(Exercise details)
Among the records that follow, how many lines include the string "most"? Only the number is wanted.

(Input for this task)
--------------------------------------------------
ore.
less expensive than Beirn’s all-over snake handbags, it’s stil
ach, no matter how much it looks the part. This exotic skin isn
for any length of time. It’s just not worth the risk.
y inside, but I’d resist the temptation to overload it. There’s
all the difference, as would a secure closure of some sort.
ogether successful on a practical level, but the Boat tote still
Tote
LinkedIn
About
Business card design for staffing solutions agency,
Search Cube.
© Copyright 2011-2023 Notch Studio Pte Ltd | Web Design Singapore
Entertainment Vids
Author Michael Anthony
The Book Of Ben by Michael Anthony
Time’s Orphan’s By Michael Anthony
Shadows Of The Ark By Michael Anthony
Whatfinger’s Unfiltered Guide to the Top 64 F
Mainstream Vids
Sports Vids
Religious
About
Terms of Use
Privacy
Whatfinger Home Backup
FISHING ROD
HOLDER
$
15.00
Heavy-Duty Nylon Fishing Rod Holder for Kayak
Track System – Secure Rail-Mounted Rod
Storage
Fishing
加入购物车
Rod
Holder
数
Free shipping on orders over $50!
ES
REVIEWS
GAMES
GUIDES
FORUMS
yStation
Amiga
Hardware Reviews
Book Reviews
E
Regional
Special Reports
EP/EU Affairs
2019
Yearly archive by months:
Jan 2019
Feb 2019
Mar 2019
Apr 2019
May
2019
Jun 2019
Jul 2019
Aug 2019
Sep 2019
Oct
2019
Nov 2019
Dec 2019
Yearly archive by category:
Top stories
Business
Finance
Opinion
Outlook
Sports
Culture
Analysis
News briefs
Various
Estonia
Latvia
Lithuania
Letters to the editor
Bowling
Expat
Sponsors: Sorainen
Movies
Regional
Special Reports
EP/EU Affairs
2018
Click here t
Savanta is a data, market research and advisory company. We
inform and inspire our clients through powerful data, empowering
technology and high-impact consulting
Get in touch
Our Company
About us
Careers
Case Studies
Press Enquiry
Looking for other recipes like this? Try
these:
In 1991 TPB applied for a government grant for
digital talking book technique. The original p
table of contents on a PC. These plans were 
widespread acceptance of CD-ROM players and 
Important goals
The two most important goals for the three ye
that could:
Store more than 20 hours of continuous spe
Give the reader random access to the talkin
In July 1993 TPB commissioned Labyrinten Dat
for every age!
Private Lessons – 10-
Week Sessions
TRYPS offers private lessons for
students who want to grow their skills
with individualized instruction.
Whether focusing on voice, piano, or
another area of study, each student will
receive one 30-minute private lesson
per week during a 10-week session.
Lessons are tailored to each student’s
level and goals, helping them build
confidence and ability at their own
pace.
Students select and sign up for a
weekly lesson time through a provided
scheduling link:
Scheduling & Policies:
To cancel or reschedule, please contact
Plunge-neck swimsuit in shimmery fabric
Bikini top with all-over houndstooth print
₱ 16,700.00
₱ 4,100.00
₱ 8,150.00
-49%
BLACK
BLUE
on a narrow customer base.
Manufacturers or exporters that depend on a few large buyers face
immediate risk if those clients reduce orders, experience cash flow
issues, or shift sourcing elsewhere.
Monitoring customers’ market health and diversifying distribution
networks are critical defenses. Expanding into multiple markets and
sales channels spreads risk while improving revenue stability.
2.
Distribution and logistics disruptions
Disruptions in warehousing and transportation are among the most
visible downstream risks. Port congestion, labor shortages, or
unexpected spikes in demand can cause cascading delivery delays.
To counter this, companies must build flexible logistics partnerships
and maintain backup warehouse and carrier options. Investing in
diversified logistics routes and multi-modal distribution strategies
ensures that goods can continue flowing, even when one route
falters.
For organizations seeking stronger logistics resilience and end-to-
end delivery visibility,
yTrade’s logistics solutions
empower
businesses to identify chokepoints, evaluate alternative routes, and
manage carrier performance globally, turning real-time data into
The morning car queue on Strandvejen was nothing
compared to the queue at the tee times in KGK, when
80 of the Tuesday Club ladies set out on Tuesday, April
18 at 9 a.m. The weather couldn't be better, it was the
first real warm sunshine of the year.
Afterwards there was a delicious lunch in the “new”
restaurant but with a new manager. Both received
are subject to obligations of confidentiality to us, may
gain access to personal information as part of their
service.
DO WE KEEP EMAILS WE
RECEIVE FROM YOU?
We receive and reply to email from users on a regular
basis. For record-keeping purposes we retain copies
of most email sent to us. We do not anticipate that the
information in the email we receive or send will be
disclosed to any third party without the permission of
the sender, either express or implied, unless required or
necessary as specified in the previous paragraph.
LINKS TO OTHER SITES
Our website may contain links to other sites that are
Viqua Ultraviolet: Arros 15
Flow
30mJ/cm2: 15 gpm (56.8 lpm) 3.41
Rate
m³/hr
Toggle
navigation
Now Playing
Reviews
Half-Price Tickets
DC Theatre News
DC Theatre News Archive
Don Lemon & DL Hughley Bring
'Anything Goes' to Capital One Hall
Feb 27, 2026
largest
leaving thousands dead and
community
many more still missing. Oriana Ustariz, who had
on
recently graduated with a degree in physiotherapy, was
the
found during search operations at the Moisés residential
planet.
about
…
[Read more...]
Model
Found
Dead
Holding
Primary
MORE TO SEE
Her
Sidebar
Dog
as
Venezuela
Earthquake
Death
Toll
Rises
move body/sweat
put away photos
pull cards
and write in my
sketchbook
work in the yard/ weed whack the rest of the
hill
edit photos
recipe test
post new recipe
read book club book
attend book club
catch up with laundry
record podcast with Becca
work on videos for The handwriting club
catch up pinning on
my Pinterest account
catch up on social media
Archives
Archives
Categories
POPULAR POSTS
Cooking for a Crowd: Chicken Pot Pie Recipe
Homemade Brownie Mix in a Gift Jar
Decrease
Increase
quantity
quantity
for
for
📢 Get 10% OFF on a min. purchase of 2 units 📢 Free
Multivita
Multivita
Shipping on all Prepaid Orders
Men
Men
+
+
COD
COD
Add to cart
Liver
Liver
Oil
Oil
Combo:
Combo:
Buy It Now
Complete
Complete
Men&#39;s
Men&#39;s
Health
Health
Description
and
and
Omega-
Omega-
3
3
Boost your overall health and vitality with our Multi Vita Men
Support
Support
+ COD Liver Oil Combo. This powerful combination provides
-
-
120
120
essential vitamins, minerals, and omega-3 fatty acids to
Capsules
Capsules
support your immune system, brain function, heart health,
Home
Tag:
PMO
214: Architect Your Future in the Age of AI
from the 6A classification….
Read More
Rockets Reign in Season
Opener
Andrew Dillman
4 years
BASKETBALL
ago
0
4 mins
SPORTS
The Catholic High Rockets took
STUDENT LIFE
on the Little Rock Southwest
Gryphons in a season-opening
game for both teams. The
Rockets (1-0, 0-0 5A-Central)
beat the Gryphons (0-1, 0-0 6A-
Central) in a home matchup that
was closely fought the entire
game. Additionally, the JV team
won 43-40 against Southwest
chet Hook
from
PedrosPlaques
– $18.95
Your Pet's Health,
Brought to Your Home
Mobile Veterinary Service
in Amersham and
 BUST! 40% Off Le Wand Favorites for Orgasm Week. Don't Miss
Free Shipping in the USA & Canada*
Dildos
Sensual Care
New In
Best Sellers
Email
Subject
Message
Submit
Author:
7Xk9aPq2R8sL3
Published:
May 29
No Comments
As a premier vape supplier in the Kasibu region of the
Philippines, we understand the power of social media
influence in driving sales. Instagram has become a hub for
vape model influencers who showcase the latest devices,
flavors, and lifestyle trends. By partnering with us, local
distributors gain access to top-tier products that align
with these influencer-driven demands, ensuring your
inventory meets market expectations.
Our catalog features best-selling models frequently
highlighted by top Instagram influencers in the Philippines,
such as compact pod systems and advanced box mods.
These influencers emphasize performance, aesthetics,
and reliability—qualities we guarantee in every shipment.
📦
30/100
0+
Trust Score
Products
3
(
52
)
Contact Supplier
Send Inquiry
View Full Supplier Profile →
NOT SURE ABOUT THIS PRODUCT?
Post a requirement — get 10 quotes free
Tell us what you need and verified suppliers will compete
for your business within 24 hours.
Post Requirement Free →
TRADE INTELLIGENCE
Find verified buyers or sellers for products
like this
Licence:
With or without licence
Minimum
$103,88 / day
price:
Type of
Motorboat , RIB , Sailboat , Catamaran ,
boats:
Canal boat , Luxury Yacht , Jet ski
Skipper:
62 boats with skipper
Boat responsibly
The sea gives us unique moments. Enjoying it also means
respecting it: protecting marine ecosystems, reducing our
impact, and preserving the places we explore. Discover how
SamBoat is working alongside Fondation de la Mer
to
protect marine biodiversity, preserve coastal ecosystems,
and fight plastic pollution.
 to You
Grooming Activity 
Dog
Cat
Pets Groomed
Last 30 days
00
--------------------------------------------------
(Answer to this problem)
3